A prova de primeira aparência tem por base as presunções naturais ou judiciais, assentes nas regras práticas da experiência, delas retirando o julgador ilações de um facto conhecido para firmar um facto desconhecido. As presunções naturais consistem em tirar ilações pelo juiz de um para outro facto que se encontram ligados por uma especial e particular relação. Estamos perante um juízo de probabilidade em relação ao facto presumido, pelo que as presunções naturais podem ser ilididas mediante simples contraprova.
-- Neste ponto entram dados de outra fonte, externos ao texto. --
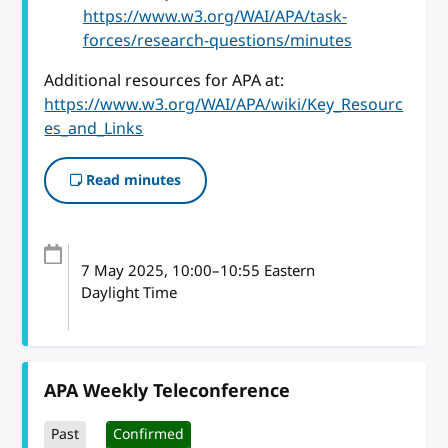
https://www.w3.org/WAI/APA/task-
forces/research-questions/minutes
Additional resources for APA at:
https://www.w3.org/WAI/APA/wiki/Key_Resourc
es_and_Links
Read minutes
7 May 2025
, 10:00
–
10:55
Eastern
Daylight Time
APA Weekly Teleconference
Past
Confirmed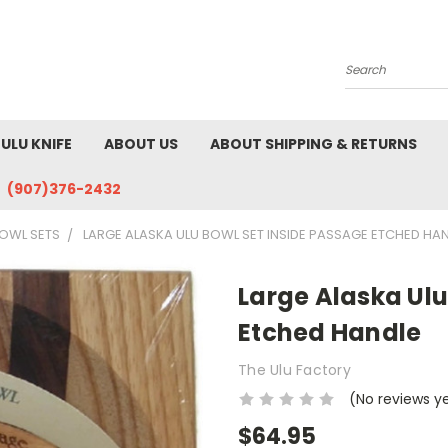
Search
ULU KNIFE
ABOUT US
ABOUT SHIPPING & RETURNS
(907)376-2432
OWL SETS
LARGE ALASKA ULU BOWL SET INSIDE PASSAGE ETCHED HA
Large Alaska Ulu
Etched Handle
The Ulu Factory
(No reviews y
$64.95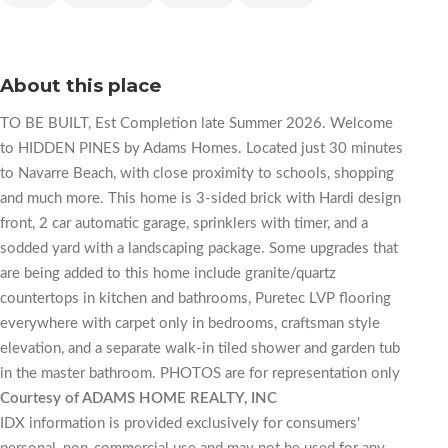
About this place
TO BE BUILT, Est Completion late Summer 2026. Welcome
to HIDDEN PINES by Adams Homes. Located just 30 minutes
to Navarre Beach, with close proximity to schools, shopping
and much more. This home is 3-sided brick with Hardi design
front, 2 car automatic garage, sprinklers with timer, and a
sodded yard with a landscaping package. Some upgrades that
are being added to this home include granite/quartz
countertops in kitchen and bathrooms, Puretec LVP flooring
everywhere with carpet only in bedrooms, craftsman style
elevation, and a separate walk-in tiled shower and garden tub
in the master bathroom. PHOTOS are for representation only
Courtesy of ADAMS HOME REALTY, INC
IDX information is provided exclusively for consumers'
Enquanto as presunções legais, para serem ilididas, carecem de prova do contrário, já as presunções judiciais podem ser ilididas mediante a criação de dúvida sobre a realidade do facto presumido no espírito e mente do juiz. Assim sendo, se a simples contraprova é bastante para colocar em crise o juízo de probabilidade do juiz relativamente ao facto presumido então não se verifica qualquer inversão do ónus da prova, sendo que esta apenas ocorre quando haja uma presunção legal, dispensa ou liberação do ónus da prova, ou convenção válida nesse sentido, e, de um modo geral, sempre que a lei assim o determine.
O rebentamento de petardos e o deflagrar de fumos e flash lights na bancada afeta às claques de um clube é inelutavelmente sinónimo de que os objetos entraram no estádio e de que esses comportamentos tiveram origem em adeptos do referido clube, pois, perante a prova disponível - o relatório do jogo - os actos ocorreram naquela bancada e naquela concreta zona da mesma, é legítimo presumir, com base na experiência de vida (presunções naturais), que os atos foram praticados por adeptos daquele clube e de que não foram cumpridos os deveres de vigilância e formação. Tratando-se de uma presunção natural, cabe ao clube criar dúvidas no julgador sobre o facto presumido, de forma a não ser sancionado disciplinarmente.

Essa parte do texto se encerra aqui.